Activity: Scan the lines below and report each one containing "емкостей" by copying it.

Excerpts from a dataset
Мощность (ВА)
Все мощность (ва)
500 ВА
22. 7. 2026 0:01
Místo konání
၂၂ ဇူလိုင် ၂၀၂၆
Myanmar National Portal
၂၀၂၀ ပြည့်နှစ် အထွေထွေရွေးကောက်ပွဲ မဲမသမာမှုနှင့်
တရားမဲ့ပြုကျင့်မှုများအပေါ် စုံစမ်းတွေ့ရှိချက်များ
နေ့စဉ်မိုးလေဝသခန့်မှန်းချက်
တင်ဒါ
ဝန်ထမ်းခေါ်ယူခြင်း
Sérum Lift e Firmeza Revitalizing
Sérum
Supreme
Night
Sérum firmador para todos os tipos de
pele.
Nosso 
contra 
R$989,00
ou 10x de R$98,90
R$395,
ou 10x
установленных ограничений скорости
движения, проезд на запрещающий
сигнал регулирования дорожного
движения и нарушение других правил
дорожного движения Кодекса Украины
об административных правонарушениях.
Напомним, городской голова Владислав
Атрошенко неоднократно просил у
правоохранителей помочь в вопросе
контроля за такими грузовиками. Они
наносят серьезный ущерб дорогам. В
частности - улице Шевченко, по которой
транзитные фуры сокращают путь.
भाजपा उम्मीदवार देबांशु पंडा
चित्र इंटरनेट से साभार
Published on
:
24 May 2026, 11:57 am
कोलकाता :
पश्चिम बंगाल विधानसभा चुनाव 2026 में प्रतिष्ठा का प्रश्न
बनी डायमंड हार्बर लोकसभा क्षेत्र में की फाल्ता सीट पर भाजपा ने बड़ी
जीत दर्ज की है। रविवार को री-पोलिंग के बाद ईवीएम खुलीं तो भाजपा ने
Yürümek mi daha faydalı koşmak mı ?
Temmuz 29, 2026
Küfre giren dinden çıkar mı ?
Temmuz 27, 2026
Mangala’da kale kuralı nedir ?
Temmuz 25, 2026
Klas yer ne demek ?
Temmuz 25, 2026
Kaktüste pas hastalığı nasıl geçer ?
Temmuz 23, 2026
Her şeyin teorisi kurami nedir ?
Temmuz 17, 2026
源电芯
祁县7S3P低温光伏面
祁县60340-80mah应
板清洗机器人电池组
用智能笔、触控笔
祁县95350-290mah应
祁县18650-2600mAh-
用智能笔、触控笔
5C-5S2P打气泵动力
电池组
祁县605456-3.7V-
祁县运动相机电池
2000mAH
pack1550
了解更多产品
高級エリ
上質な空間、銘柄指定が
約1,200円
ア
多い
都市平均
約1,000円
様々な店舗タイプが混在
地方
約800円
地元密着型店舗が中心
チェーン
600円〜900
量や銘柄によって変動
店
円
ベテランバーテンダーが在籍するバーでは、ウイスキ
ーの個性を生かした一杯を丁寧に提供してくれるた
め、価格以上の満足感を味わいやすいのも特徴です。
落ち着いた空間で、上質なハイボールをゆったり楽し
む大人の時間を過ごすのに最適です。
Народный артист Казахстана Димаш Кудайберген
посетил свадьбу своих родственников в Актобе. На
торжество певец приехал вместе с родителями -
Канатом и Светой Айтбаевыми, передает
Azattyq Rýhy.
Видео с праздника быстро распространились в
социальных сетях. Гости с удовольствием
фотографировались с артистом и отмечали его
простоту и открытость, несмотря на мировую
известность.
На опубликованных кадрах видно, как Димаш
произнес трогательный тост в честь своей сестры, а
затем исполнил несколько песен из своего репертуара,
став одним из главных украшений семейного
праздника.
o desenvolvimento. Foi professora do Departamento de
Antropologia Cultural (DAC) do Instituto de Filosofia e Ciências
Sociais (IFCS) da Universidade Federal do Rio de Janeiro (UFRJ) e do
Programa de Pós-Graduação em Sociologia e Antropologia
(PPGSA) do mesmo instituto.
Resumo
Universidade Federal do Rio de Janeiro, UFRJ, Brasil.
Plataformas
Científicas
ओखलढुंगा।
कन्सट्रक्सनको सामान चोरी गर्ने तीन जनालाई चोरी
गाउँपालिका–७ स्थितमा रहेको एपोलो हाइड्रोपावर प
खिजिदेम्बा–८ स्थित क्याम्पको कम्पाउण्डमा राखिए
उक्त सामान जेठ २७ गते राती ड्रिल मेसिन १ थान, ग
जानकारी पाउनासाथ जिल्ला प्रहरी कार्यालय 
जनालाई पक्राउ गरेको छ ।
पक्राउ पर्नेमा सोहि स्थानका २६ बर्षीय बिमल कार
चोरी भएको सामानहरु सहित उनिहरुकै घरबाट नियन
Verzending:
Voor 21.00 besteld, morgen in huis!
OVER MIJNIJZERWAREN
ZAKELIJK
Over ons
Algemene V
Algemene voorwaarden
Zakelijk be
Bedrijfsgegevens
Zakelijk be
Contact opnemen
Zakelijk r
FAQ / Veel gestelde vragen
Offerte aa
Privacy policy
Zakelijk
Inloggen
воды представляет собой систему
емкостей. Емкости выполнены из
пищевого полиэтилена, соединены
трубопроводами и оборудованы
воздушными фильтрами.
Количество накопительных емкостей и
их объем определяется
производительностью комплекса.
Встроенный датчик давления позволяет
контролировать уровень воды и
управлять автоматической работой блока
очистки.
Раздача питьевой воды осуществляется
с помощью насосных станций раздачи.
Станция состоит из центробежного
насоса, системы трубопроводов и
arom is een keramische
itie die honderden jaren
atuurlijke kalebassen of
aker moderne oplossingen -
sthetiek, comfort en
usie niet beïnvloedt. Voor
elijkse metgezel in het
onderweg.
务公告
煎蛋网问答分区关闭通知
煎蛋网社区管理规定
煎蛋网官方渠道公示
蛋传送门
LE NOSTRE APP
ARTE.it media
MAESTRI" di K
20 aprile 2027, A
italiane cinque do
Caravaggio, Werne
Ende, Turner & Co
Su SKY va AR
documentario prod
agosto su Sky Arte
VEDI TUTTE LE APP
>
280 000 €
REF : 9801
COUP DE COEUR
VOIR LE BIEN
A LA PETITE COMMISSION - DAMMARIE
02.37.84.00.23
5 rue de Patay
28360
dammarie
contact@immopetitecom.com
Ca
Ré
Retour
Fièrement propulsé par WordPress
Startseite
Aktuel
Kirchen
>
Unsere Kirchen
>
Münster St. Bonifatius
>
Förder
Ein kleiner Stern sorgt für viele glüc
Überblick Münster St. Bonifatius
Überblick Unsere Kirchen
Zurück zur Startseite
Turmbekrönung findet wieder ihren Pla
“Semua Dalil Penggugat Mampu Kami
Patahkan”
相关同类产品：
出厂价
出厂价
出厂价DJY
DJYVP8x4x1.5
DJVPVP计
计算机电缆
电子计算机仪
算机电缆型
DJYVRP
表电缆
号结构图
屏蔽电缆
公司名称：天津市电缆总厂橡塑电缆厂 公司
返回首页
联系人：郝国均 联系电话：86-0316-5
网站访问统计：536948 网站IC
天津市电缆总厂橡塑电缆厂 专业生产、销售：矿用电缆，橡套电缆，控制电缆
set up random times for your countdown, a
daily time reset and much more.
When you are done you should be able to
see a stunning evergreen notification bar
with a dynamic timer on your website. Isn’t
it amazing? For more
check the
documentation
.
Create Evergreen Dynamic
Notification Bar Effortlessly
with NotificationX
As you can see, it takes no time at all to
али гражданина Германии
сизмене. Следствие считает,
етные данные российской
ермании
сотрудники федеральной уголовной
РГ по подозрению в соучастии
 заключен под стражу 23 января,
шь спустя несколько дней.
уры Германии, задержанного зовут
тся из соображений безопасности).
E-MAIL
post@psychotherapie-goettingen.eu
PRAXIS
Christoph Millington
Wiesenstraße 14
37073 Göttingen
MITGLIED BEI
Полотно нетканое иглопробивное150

Reply:
емкостей. Емкости выполнены из
Количество накопительных емкостей и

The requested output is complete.